Mesmo assim, em novembro de 1983 o escritor Gerald Brittle, com a ajuda de Lorraine Warren, publicou o livro The Devil in Connecticut (que depois causou o maior quiproquó). 


As atuações em O Exorcista do Demônio, de modo geral, são muito boas. O elenco de respeito e bastante popular na TV americana não é muito lembrado no Brasil, exceto por Kevin Bacon, na época ainda desconhecido. Ele havia feito Sexta-feira 13 (Friday the 13th, 1980) dois anos antes e ainda não tinha estourado com Footloose - Ritmo Louco (Footloose, 1984), lançado nos cinemas um ano depois deste telefilme.


O Exorcista do Demônio estreou na TV americana em 6 de março de 1983, na NBC. No Brasil, foi exibido pela primeira vez em 17 de maio de 1985, na TVS (que não muito tempo depois se tornaria SBT). Foi bastante reprisado pelo canal de Silvio Santos nas madrugadas da década de 1980.

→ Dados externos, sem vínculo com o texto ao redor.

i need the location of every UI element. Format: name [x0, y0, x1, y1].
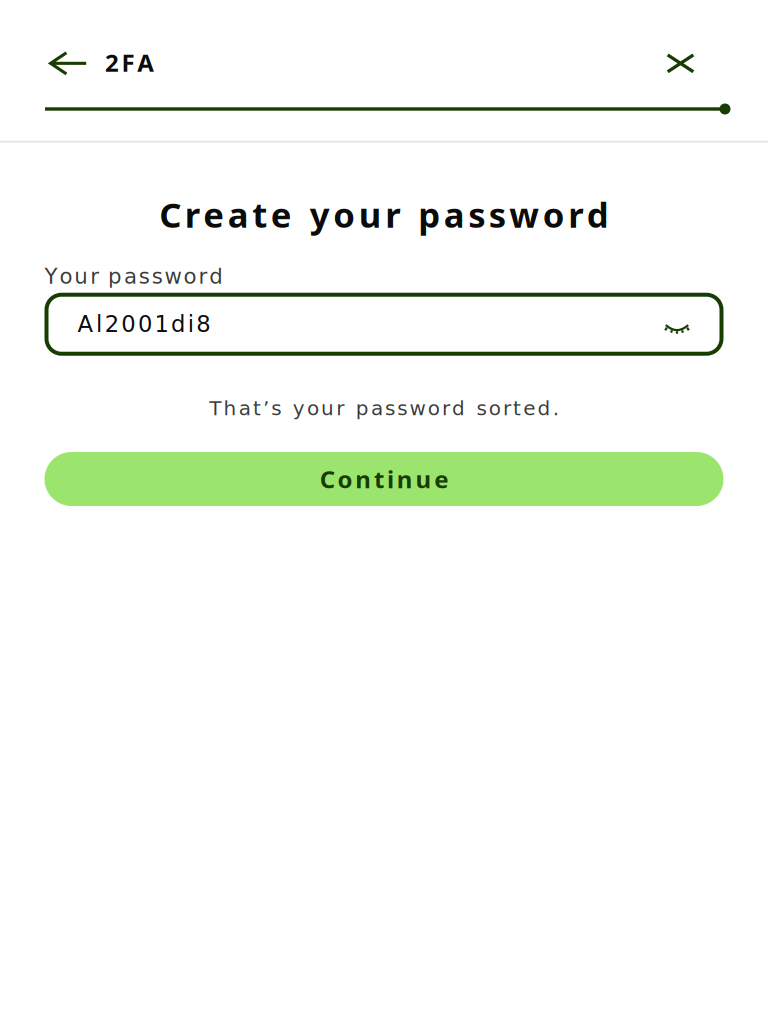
staticText: y [293, 397, 305, 420]
staticText: r [568, 191, 583, 238]
staticText: r [503, 397, 511, 420]
staticText: e [523, 397, 535, 420]
button[interactable]: Show password [650, 305, 690, 344]
staticText: p [108, 264, 122, 289]
staticText: s [476, 397, 486, 420]
staticText: 2 [105, 46, 119, 79]
staticText: r [185, 191, 200, 238]
staticText: e [203, 191, 224, 238]
staticText: d [538, 397, 550, 420]
staticText: r [198, 264, 207, 289]
staticText: h [224, 397, 236, 420]
staticText: n [397, 463, 413, 495]
staticText: e [434, 463, 448, 495]
staticText: 1 [154, 311, 168, 337]
staticText: p [418, 191, 440, 238]
staticText: t [253, 397, 261, 420]
staticText: 0 [121, 311, 135, 337]
staticText: a [124, 264, 137, 289]
staticText: F [122, 46, 135, 79]
staticText: A [137, 46, 154, 79]
staticText: w [509, 191, 539, 238]
staticText: a [228, 191, 249, 238]
staticText: u [321, 397, 334, 420]
staticText: r [336, 397, 344, 420]
staticText: u [416, 463, 432, 495]
staticText: s [397, 397, 407, 420]
staticText: o [543, 191, 565, 238]
staticText: r [442, 397, 450, 420]
staticText: d [587, 191, 609, 238]
staticText: l [96, 311, 102, 337]
staticText: . [553, 397, 559, 420]
staticText: o [184, 264, 196, 289]
staticText: d [209, 264, 223, 289]
staticText: e [271, 191, 292, 238]
staticText: w [410, 397, 426, 420]
staticText: o [333, 191, 355, 238]
staticText: u [359, 191, 382, 238]
staticText: i [387, 463, 394, 495]
staticText: o [428, 397, 440, 420]
staticText: 2 [105, 311, 119, 337]
staticText: p [356, 397, 369, 420]
staticText: d [171, 311, 185, 337]
staticText: t [374, 463, 384, 495]
staticText: n [355, 463, 371, 495]
button[interactable]: Back [49, 46, 97, 80]
staticText: T [209, 397, 221, 420]
staticText: u [74, 264, 88, 289]
button[interactable]: Close [656, 46, 695, 80]
staticText: a [444, 191, 465, 238]
staticText: s [271, 397, 281, 420]
staticText: t [252, 191, 267, 238]
staticText: s [489, 191, 506, 238]
staticText: ’ [263, 397, 269, 420]
staticText: o [338, 463, 352, 495]
staticText: A [78, 311, 94, 337]
staticText: s [152, 264, 163, 289]
staticText: s [139, 264, 150, 289]
staticText: C [159, 191, 181, 238]
staticText: s [385, 397, 395, 420]
staticText: i [188, 311, 194, 337]
staticText: a [371, 397, 383, 420]
staticText: a [239, 397, 251, 420]
staticText: s [468, 191, 485, 238]
button[interactable]: C [44, 452, 724, 506]
staticText: o [489, 397, 501, 420]
staticText: r [385, 191, 400, 238]
staticText: r [90, 264, 99, 289]
staticText: t [513, 397, 521, 420]
staticText: y [310, 191, 330, 238]
staticText: C [320, 463, 335, 495]
staticText: 0 [138, 311, 152, 337]
staticText: d [452, 397, 465, 420]
staticText: o [307, 397, 319, 420]
staticText: Y [44, 264, 58, 289]
staticText: 8 [196, 311, 210, 337]
staticText: o [59, 264, 72, 289]
staticText: w [165, 264, 182, 289]
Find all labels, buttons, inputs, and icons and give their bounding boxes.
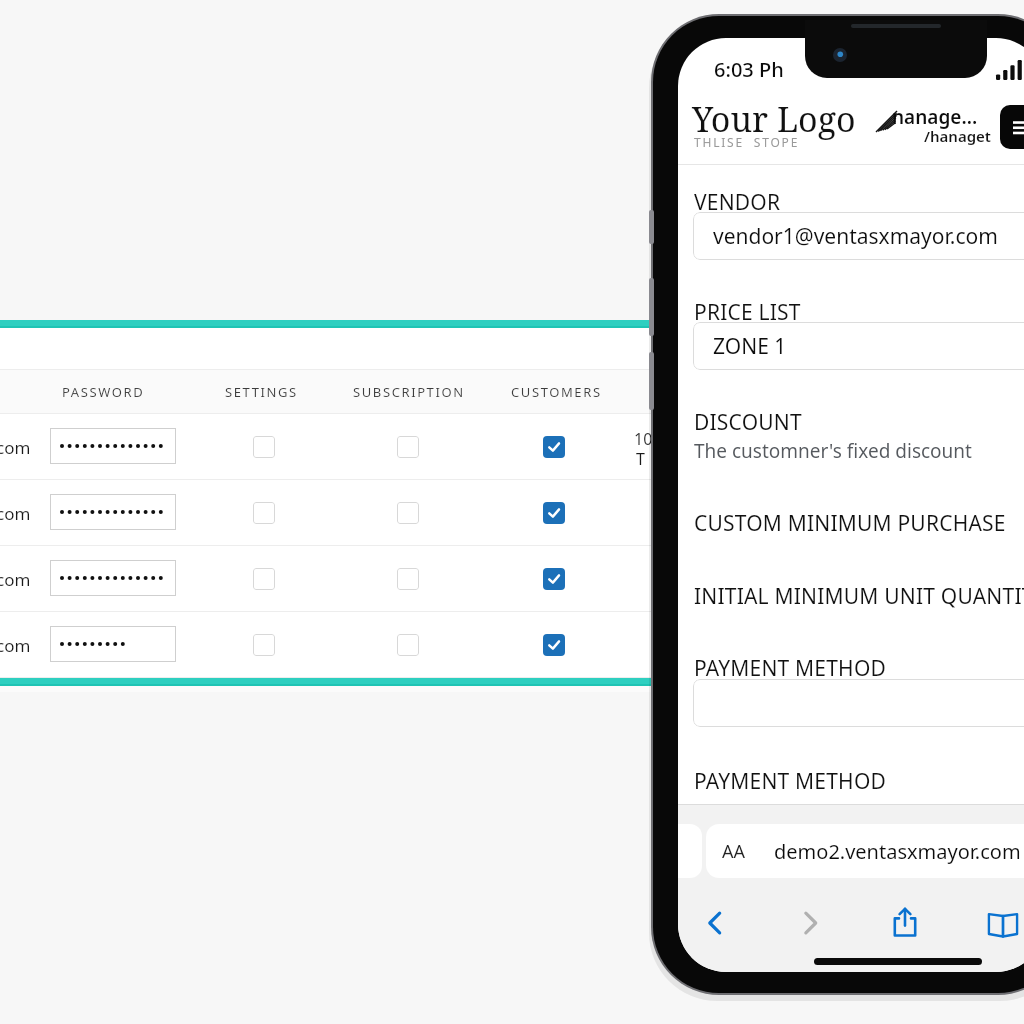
staticText: VENDOR — [694, 188, 781, 217]
button[interactable]: SETTINGS — [211, 370, 311, 414]
button[interactable]: Checkbox unchecked — [397, 634, 419, 656]
staticText: ZONE 1 — [713, 332, 787, 361]
staticText: AA — [722, 839, 746, 864]
button[interactable]: Share — [876, 893, 934, 951]
staticText: /hanaget — [924, 126, 991, 146]
button[interactable]: Bookmarks — [974, 896, 1024, 954]
button[interactable]: nanage... — [874, 100, 1004, 150]
button[interactable]: Checkbox unchecked — [253, 436, 275, 458]
staticText: Your Logo — [692, 96, 856, 142]
staticText: The customner's fixed discount — [694, 438, 972, 464]
button[interactable]: Checkbox checked — [543, 568, 565, 590]
staticText: nanage... — [892, 104, 978, 130]
staticText: PAYMENT METHOD — [694, 654, 887, 683]
staticText: INITIAL MINIMUM UNIT QUANTITY — [694, 582, 1024, 611]
button[interactable] — [0, 546, 660, 612]
button[interactable]: Checkbox unchecked — [397, 568, 419, 590]
button[interactable]: CUSTOMERS — [497, 370, 615, 414]
button[interactable]: Checkbox unchecked — [397, 436, 419, 458]
button[interactable]: Volume down — [649, 352, 654, 410]
button[interactable]: Checkbox unchecked — [253, 634, 275, 656]
button[interactable]: Volume up — [649, 278, 654, 336]
button[interactable]: Checkbox unchecked — [253, 502, 275, 524]
button[interactable]: Forward — [783, 896, 837, 950]
button[interactable]: Checkbox unchecked — [397, 502, 419, 524]
staticText: vendor1@ventasxmayor.com — [713, 222, 998, 251]
button[interactable]: Checkbox checked — [543, 502, 565, 524]
button[interactable]: Menu — [1000, 105, 1024, 149]
button[interactable]: AA — [706, 824, 1024, 878]
button[interactable] — [693, 679, 1024, 727]
staticText: PASSWORD — [62, 383, 145, 401]
button[interactable] — [50, 494, 176, 530]
staticText: PRICE LIST — [694, 298, 801, 327]
button[interactable] — [0, 480, 660, 546]
button[interactable]: Checkbox unchecked — [253, 568, 275, 590]
staticText: CUSTOMERS — [511, 383, 602, 401]
button[interactable]: Back — [688, 896, 742, 950]
button[interactable]: Checkbox checked — [543, 634, 565, 656]
staticText: SUBSCRIPTION — [353, 383, 465, 401]
staticText: CUSTOM MINIMUM PURCHASE — [694, 509, 1006, 538]
staticText: 6:03 Ph — [714, 56, 784, 83]
staticText: DISCOUNT — [694, 408, 802, 437]
staticText: com — [0, 634, 31, 657]
staticText: com — [0, 568, 31, 591]
staticText: T — [636, 448, 645, 470]
button[interactable] — [50, 626, 176, 662]
button[interactable]: vendor1@ventasxmayor.com — [693, 212, 1024, 260]
button[interactable]: PASSWORD — [47, 370, 159, 414]
button[interactable] — [50, 428, 176, 464]
button[interactable]: ZONE 1 — [693, 322, 1024, 370]
staticText: PAYMENT METHOD — [694, 767, 887, 796]
button[interactable] — [50, 560, 176, 596]
staticText: demo2.ventasxmayor.com — [774, 838, 1021, 865]
staticText: THLISE STOPE — [694, 134, 800, 150]
staticText: com — [0, 436, 31, 459]
button[interactable]: Checkbox checked — [543, 436, 565, 458]
staticText: SETTINGS — [225, 383, 298, 401]
button[interactable] — [0, 414, 660, 480]
button[interactable] — [0, 612, 660, 678]
button[interactable]: SUBSCRIPTION — [341, 370, 477, 414]
staticText: com — [0, 502, 31, 525]
staticText: 10 — [634, 428, 653, 450]
button[interactable]: Silence switch — [649, 210, 654, 244]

Apesar de dublada, a versão da TVS/SBT continha legendas fixas na tela. Na época, a emissora exibia, de madrugada, alguns filmes simultaneamente dublados e legendados. Detalhe: na abertura, o título do filme em português foi sobreposto ao título original em inglês


Lançado em VHS no Brasil com o título O Caso do Demônio Assassino.


Os eventos reais nos quais o telefilme se baseia serviram de inspiração para o longa-metragem Invocação do Mal 3: A Ordem do Demônio (The Conjuring: The Devil Made Me Do It, 2021), dirigido por Michael Chaves.